Secondly, according to the current pressure values, the current rotational speed values, the first adjacent pressure value, described the Two adjacent pressure values, the first adjacent rotational speed values, the second adjacent rotational speed values, the described 5th reclaims deceleration Value, the 6th recovery deceleration value, the 7th recovery deceleration value and the 8th recovery deceleration value determine that the target is returned Receive deceleration value；

Specifically, four sub-goals can respectively be calculated and is reclaimed according to formula below (9), (10), (11), (12) and subtracted Velocity amplitude.

Wherein, V_nab1、V_nab2The first adjacent rotational speed values, the second adjacent rotational speed values, V are represented respectively_nowRepresent and work as Preceding rotational speed values, P_nab1、p_nab2The first adjacent pressure value, the second adjacent pressure value, P are represented respectively_nowRepresent current pressure values, A_{Nab1, nab1}、A_{Nab1, nab2}、A_{Nab2, nab1}、A_{Nab2, nab2}Respectively represent the 5th reclaim deceleration value, it is described 6th reclaim deceleration value, 7th reclaims deceleration value and the 8th reclaims deceleration value, A₁′、A₂′、A₃' and A₄' refer to that the first sub-goal reclaims deceleration respectively Value, the second sub-goal reclaim deceleration value, the 3rd sub-goal and reclaim deceleration value and the 4th sub-goal recovery deceleration value, that is, go up Four sub-goals stated reclaim deceleration value.

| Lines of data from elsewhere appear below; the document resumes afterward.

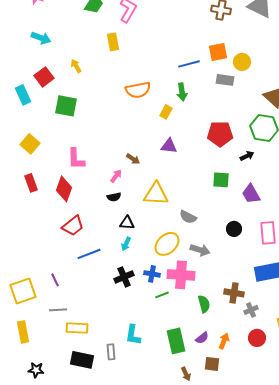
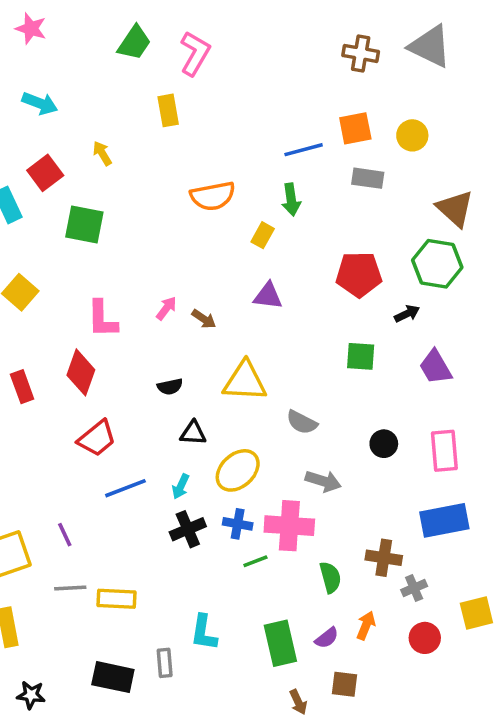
yellow circle: (242, 62) -> (412, 135), moved
pink arrow: (116, 176) -> (166, 308), moved
red rectangle: (31, 183) -> (22, 387), moved
purple trapezoid: (251, 194) -> (435, 367), moved
cyan arrow: (126, 244) -> (181, 486), moved
yellow ellipse: (167, 244) -> (238, 470), moved
yellow rectangle: (77, 328) -> (117, 599), moved
orange arrow: (224, 341) -> (366, 625), moved

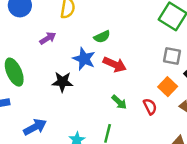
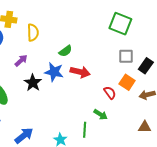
black star: (62, 82) -> (33, 83), moved, turned -30
green arrow: (119, 102) -> (101, 114), moved
red semicircle: (150, 107) -> (110, 93), moved

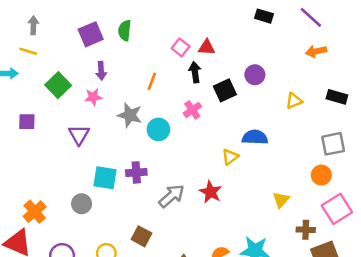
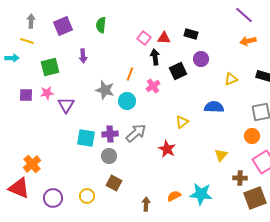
black rectangle: (264, 16) -> (191, 34), moved
purple square: (91, 34) -> (63, 26), moved
orange line: (152, 81) -> (130, 74), moved
green square: (58, 85) -> (50, 67), turned 30
pink star: (93, 97) -> (47, 93), moved
blue semicircle: (255, 137) -> (214, 107), moved
gray arrow: (171, 196) -> (136, 133), moved
gray circle: (82, 204) -> (109, 156), moved

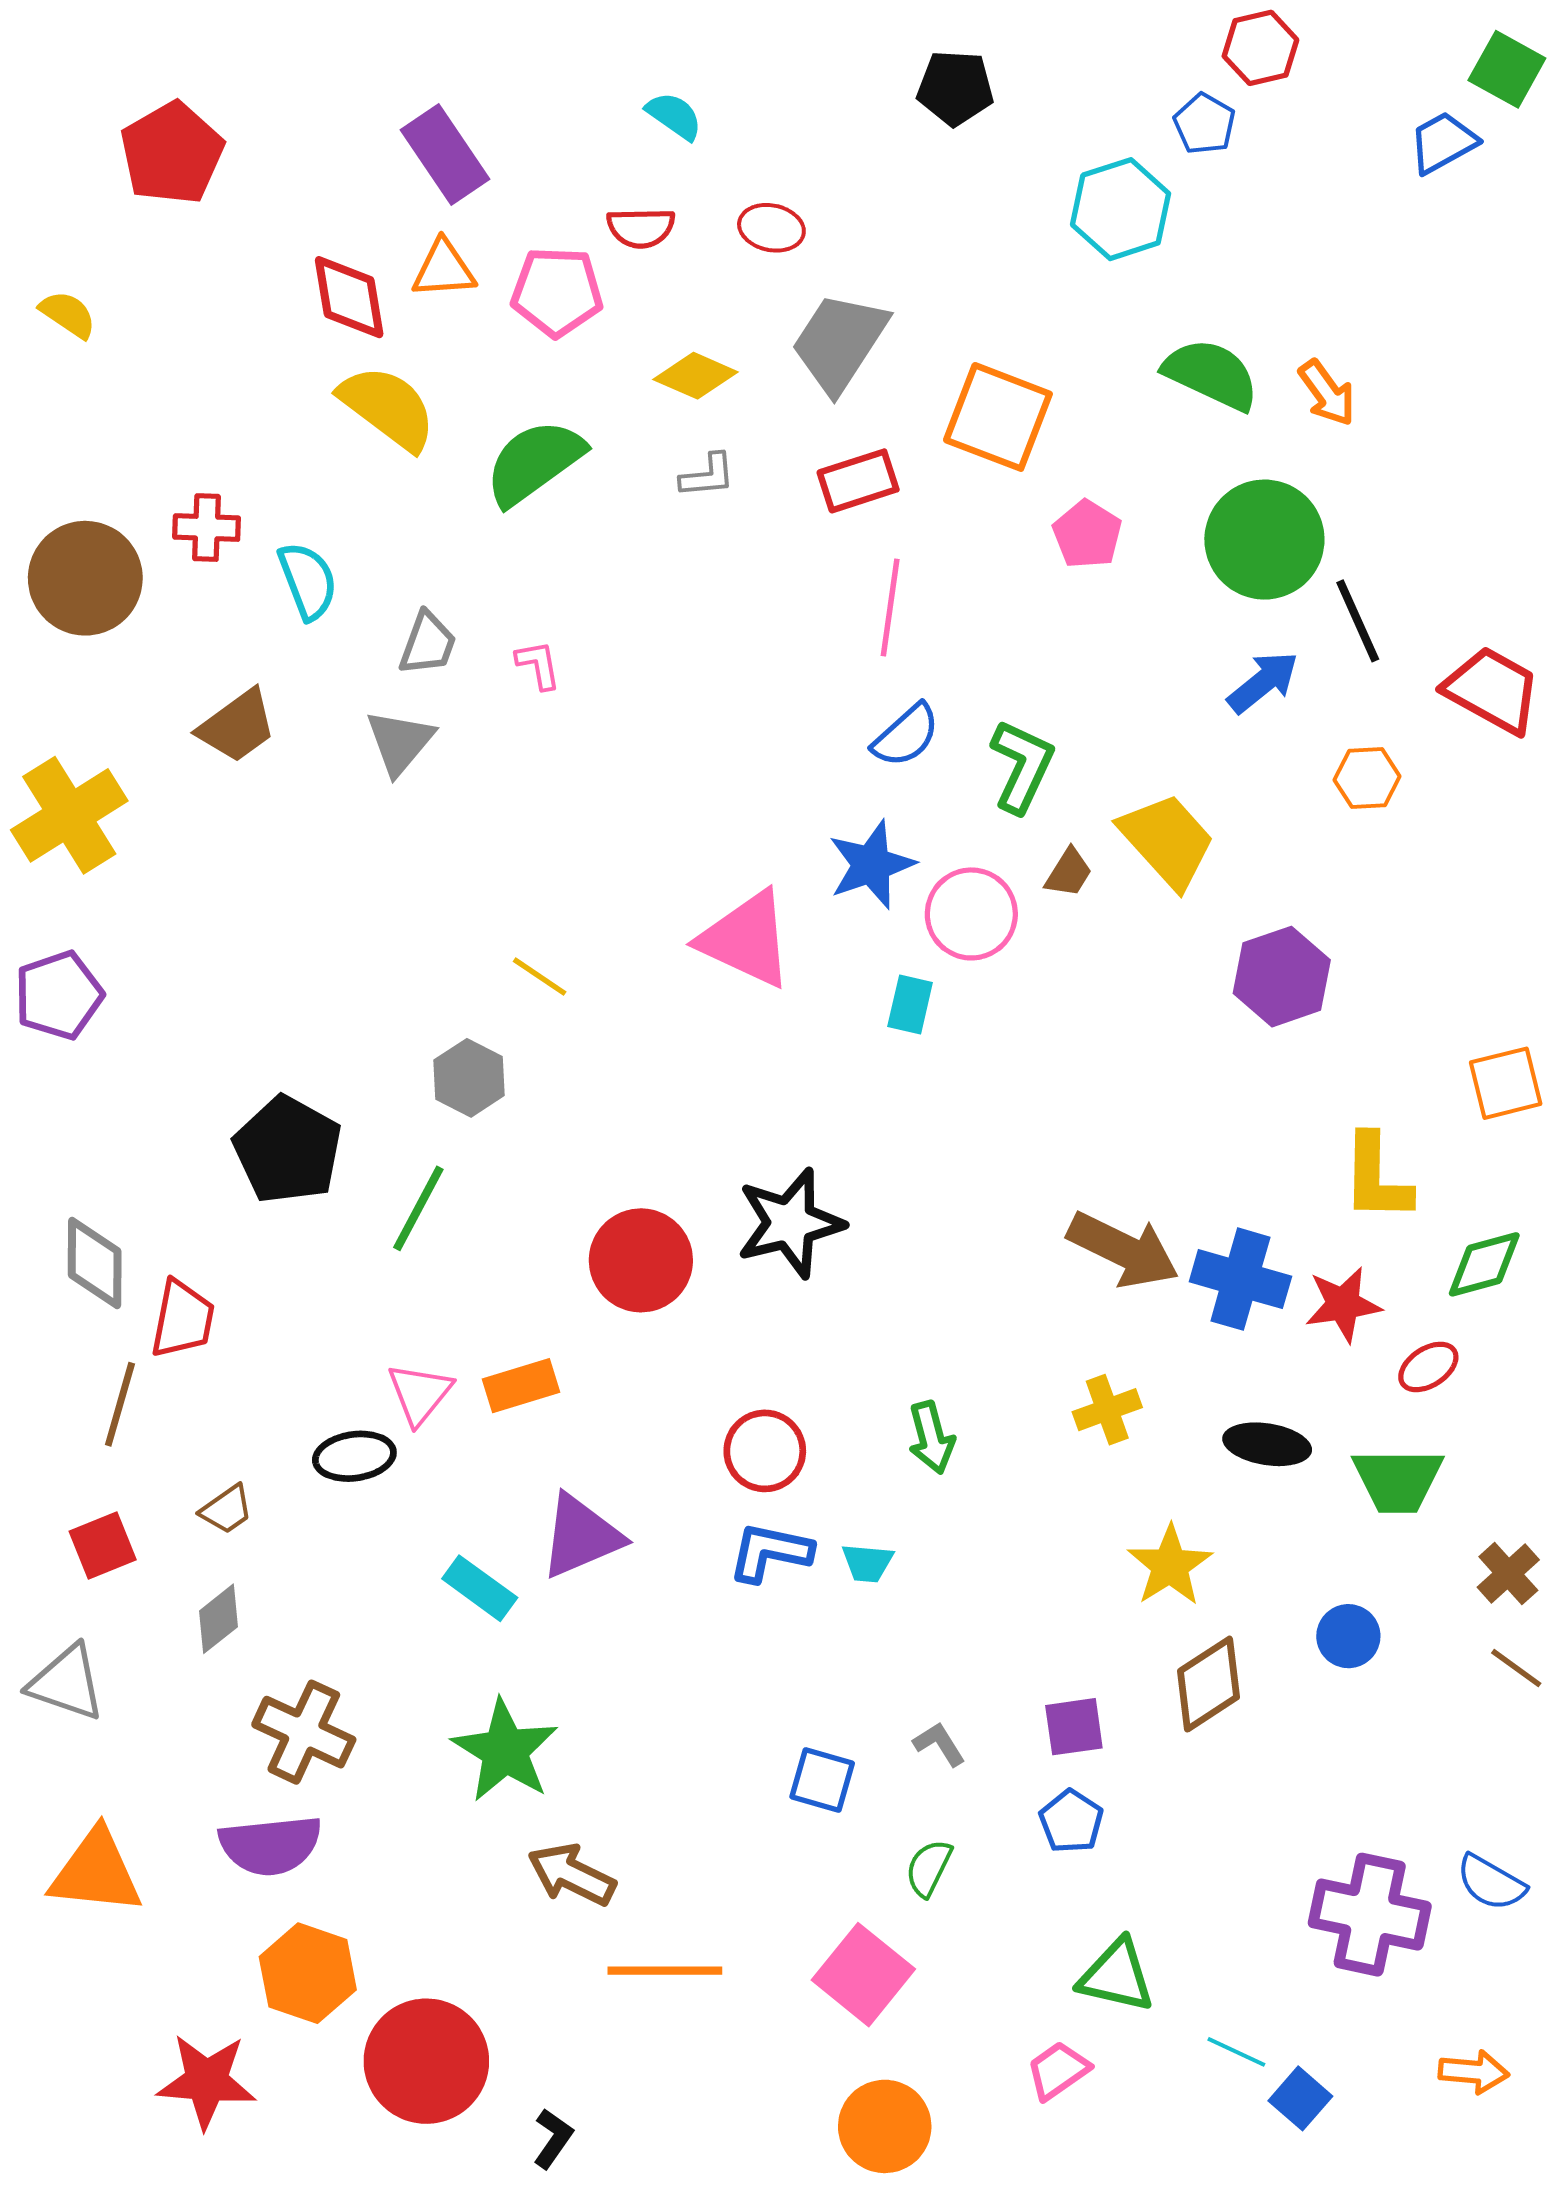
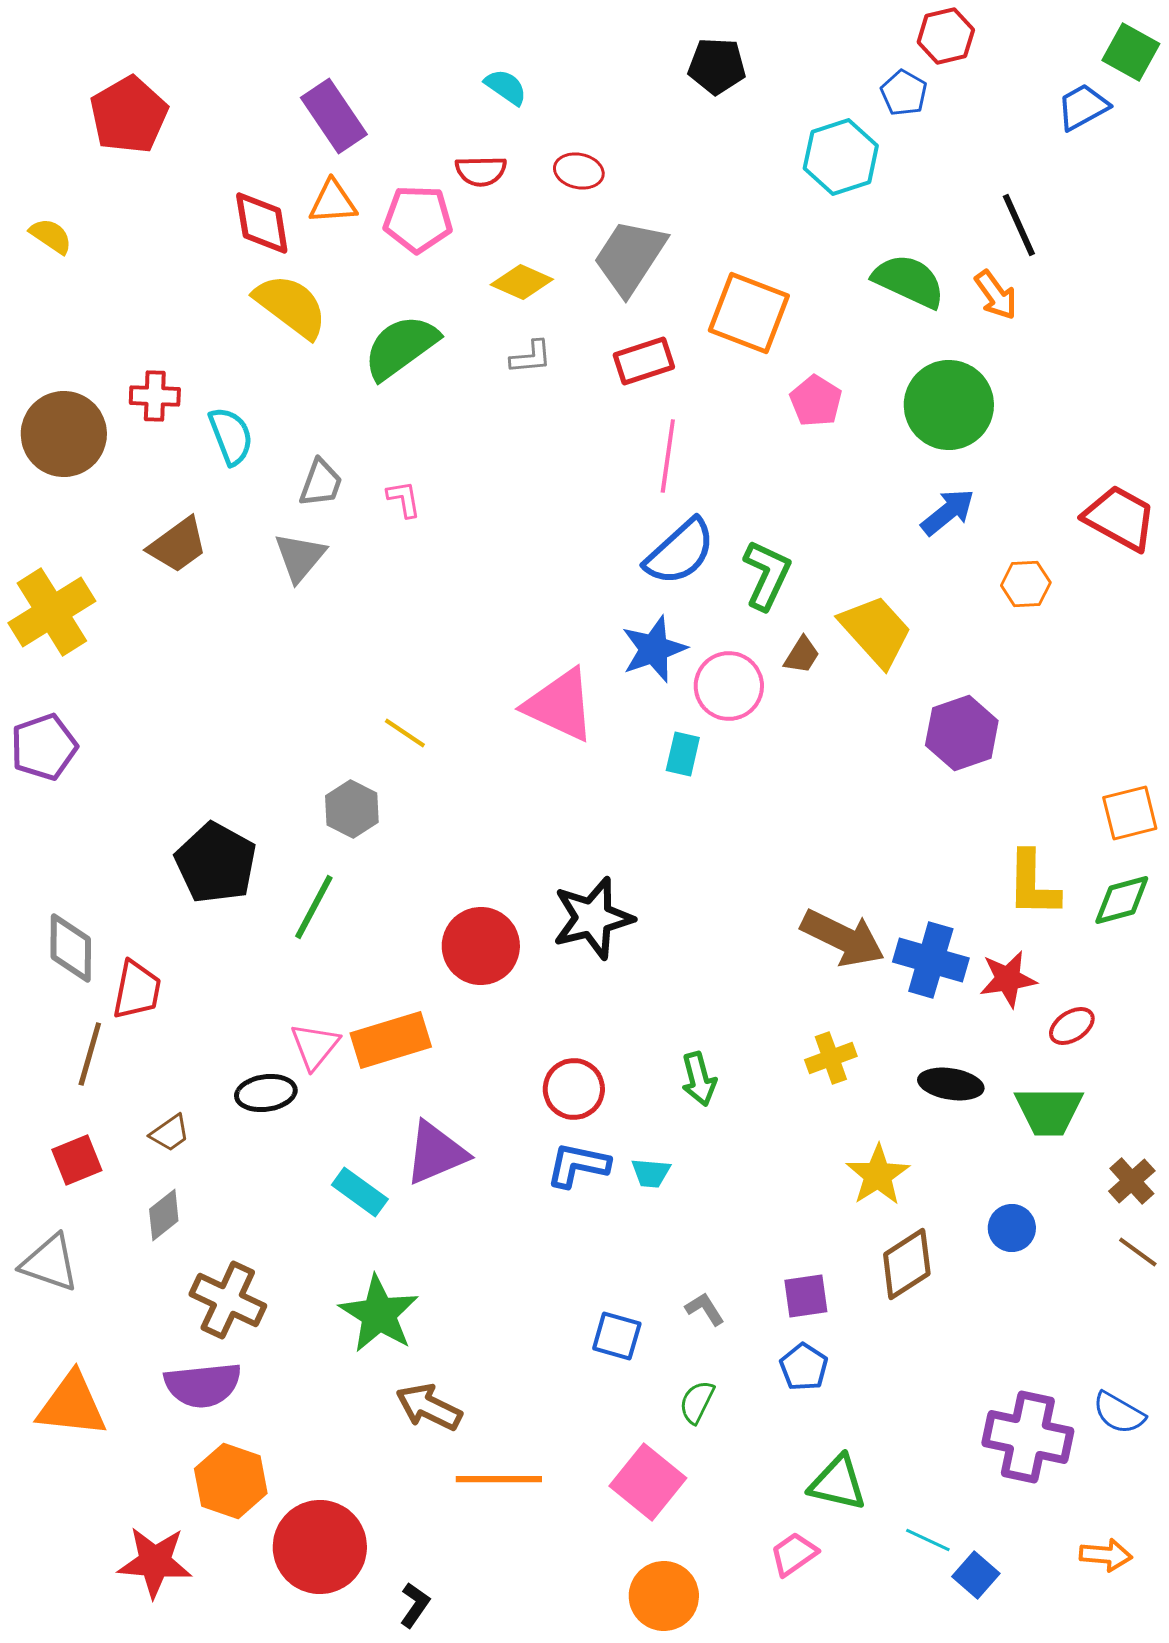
black line: (1358, 621) -> (1019, 225), moved
blue semicircle: (906, 735) -> (680, 552), size x1.4
green diamond: (1484, 1264) -> (1122, 900), moved
orange rectangle: (521, 1386) -> (391, 1040), size x1.4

Deceleration value is reclaimed four sub-goals are obtained, can be asked for averagely by reclaiming deceleration value to four sub-goals Value or average weighted mode obtain target and reclaim deceleration value, for example：

Or K₁+K₂+K₃+K₄=1；

Wherein, K₁、K₂、K₃And K₄It is weight coefficient, and K₁+K₂+K₃+K₄=1.

It should be noted that above-mentioned formula (7)~(12) are all based on linear interpolation, according to actual needs can also base In non-linear interpolation, that is to say, that calculate the mode that target Brake energy recovery value is not limited to formula (7)~(12).

Step S302：Deceleration value, complete vehicle quality value, radius of wheel value and braking deceleration angle value are reclaimed according to the target Determine target Brake energy recovery value；

Specifically, target Brake energy recovery value can be calculated by equation below (13) and (14)：

A=a '+A '-(14)

Wherein, a represents vehicle deceleration, and T ' is target Brake energy recovery value, and m represents complete vehicle quality value, and R is wheel half Footpath is worth, and a ' represents braking deceleration angle value.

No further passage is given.